▼

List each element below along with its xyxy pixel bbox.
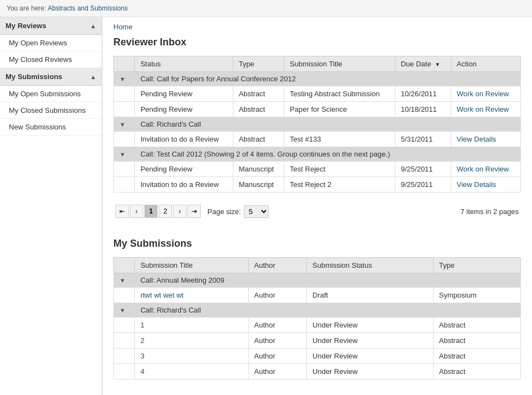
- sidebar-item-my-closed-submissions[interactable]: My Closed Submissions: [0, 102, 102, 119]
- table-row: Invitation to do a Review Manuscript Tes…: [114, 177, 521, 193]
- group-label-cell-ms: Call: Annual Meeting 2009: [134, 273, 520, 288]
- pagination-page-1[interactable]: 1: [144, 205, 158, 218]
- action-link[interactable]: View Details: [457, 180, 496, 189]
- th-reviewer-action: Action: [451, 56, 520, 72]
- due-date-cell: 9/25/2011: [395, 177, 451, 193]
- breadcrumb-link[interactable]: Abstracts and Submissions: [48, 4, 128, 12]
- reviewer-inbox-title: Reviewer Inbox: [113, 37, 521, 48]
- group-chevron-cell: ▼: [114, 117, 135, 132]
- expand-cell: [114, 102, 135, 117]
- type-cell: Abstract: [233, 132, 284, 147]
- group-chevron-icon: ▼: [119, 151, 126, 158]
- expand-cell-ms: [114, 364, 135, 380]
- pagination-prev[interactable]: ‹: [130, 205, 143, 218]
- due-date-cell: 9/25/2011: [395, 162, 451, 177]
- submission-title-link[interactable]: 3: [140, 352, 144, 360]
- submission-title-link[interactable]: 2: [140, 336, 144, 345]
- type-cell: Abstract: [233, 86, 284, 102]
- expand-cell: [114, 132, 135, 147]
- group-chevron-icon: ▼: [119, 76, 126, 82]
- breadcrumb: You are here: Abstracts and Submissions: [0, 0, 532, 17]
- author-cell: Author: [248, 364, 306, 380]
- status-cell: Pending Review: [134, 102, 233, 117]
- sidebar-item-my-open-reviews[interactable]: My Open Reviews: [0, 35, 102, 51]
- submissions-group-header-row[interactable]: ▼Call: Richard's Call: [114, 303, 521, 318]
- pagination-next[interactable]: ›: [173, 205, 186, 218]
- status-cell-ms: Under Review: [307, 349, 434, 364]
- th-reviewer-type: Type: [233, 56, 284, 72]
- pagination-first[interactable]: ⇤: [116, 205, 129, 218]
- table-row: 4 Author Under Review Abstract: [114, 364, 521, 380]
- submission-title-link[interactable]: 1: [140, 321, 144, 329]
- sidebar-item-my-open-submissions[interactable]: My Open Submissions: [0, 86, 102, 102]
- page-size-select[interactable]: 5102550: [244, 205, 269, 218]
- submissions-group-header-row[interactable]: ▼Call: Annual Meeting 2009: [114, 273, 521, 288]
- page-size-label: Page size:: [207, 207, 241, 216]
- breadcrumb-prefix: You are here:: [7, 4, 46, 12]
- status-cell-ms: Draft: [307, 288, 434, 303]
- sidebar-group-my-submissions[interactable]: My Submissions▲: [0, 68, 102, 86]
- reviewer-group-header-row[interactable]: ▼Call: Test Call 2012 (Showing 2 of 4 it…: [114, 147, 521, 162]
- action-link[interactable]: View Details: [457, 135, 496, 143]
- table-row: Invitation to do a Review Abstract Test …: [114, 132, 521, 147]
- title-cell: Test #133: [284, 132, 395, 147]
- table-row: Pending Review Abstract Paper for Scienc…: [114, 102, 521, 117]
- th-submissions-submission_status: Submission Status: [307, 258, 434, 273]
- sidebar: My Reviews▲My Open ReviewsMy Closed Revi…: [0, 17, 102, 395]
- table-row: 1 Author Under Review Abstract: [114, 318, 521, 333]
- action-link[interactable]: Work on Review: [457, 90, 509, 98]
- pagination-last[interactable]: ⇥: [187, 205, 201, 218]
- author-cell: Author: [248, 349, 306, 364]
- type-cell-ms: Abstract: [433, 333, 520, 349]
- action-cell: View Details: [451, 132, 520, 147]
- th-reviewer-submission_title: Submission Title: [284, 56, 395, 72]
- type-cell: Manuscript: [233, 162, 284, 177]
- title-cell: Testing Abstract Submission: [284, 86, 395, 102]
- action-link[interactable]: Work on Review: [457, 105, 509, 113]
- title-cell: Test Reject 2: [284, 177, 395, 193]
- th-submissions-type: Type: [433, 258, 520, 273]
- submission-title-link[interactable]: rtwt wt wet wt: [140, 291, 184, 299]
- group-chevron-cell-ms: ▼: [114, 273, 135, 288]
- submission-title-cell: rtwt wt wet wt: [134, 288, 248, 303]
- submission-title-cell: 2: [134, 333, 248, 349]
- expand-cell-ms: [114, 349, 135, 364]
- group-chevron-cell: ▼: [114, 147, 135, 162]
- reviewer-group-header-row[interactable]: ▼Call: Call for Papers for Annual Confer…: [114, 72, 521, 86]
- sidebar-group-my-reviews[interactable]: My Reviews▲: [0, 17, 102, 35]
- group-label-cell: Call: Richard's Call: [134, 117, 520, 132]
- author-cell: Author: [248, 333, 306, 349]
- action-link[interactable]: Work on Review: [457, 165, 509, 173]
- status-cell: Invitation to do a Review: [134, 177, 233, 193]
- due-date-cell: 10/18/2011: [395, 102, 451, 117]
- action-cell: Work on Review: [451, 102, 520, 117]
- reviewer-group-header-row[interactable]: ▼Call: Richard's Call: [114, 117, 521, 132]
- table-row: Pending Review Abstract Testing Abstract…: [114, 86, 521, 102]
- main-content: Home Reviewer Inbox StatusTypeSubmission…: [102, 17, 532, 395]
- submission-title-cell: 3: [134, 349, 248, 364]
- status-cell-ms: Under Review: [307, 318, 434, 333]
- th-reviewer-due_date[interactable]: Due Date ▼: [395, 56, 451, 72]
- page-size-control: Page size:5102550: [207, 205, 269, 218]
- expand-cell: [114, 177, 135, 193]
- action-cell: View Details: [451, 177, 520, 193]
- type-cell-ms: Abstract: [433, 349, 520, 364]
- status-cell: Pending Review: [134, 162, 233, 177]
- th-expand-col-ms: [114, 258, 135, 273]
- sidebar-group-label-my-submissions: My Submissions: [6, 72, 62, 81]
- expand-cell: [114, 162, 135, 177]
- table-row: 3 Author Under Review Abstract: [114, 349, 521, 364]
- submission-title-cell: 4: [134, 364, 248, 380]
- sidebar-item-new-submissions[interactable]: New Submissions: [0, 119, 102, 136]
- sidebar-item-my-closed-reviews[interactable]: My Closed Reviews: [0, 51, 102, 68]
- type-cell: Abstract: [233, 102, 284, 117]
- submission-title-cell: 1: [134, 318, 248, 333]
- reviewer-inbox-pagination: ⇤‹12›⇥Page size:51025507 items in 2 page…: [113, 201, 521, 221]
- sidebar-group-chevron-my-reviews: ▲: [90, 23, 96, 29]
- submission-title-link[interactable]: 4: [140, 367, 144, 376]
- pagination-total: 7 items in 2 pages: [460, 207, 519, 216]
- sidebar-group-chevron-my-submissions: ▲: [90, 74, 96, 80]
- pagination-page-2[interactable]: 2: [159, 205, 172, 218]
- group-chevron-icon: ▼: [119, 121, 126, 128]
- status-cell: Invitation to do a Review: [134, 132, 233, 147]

▲
▼

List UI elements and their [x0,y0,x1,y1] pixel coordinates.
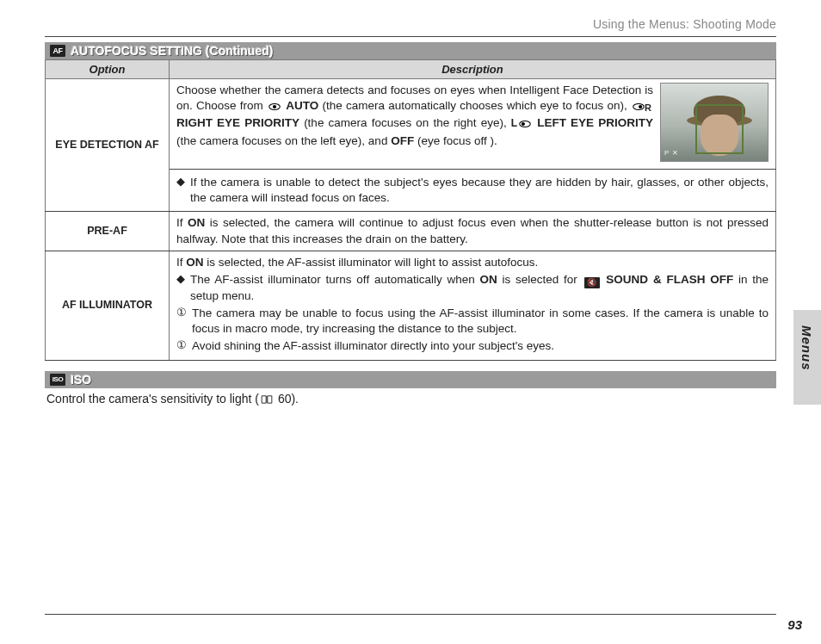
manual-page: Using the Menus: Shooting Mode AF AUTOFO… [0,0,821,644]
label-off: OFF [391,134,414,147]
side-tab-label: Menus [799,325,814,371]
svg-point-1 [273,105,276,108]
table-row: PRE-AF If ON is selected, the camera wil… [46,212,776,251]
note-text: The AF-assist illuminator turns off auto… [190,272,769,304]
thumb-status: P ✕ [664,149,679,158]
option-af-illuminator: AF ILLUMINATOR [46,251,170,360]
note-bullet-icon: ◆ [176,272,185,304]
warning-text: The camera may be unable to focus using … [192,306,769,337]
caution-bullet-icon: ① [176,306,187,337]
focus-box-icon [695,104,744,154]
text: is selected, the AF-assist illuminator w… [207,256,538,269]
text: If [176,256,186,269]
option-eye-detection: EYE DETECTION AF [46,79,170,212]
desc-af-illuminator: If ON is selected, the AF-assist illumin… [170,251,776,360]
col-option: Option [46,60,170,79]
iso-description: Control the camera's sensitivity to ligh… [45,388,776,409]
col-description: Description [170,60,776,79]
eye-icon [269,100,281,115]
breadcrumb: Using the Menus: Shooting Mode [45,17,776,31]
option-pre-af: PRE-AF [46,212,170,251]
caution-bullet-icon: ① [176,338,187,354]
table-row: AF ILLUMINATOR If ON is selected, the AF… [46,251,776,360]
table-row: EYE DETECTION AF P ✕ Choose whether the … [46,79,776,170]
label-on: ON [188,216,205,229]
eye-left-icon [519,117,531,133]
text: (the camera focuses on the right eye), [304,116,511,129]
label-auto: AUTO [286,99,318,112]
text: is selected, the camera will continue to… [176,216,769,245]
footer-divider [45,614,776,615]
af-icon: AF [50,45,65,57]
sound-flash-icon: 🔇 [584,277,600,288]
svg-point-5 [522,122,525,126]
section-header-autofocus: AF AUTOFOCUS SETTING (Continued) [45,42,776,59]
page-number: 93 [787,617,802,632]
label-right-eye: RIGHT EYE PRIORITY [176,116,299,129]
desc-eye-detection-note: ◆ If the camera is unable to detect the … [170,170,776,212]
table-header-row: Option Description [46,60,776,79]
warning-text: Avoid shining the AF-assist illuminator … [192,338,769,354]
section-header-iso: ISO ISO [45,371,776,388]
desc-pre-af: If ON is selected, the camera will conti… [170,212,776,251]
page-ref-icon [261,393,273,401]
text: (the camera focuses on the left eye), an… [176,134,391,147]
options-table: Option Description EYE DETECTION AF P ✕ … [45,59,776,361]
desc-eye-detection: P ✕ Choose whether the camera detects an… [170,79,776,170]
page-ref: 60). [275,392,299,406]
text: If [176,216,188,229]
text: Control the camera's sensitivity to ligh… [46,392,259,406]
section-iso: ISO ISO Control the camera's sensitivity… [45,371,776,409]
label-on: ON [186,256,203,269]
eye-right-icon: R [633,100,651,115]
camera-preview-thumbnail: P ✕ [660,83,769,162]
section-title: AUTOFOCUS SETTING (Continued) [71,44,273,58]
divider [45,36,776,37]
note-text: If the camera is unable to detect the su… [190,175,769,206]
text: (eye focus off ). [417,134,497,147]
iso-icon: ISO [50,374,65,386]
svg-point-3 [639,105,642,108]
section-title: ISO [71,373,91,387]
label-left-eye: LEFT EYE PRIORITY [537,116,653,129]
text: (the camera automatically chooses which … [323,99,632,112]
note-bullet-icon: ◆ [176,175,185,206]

▲

## TASK TO COMPLETE
Report each line above containing the string "section".

## TASK ANSWER
section-header-autofocus: AF AUTOFOCUS SETTING (Continued) [45,42,776,59]
section-header-iso: ISO ISO [45,371,776,388]
section-iso: ISO ISO Control the camera's sensitivity… [45,371,776,409]
section-title: AUTOFOCUS SETTING (Continued) [71,44,273,58]
section-title: ISO [71,373,91,387]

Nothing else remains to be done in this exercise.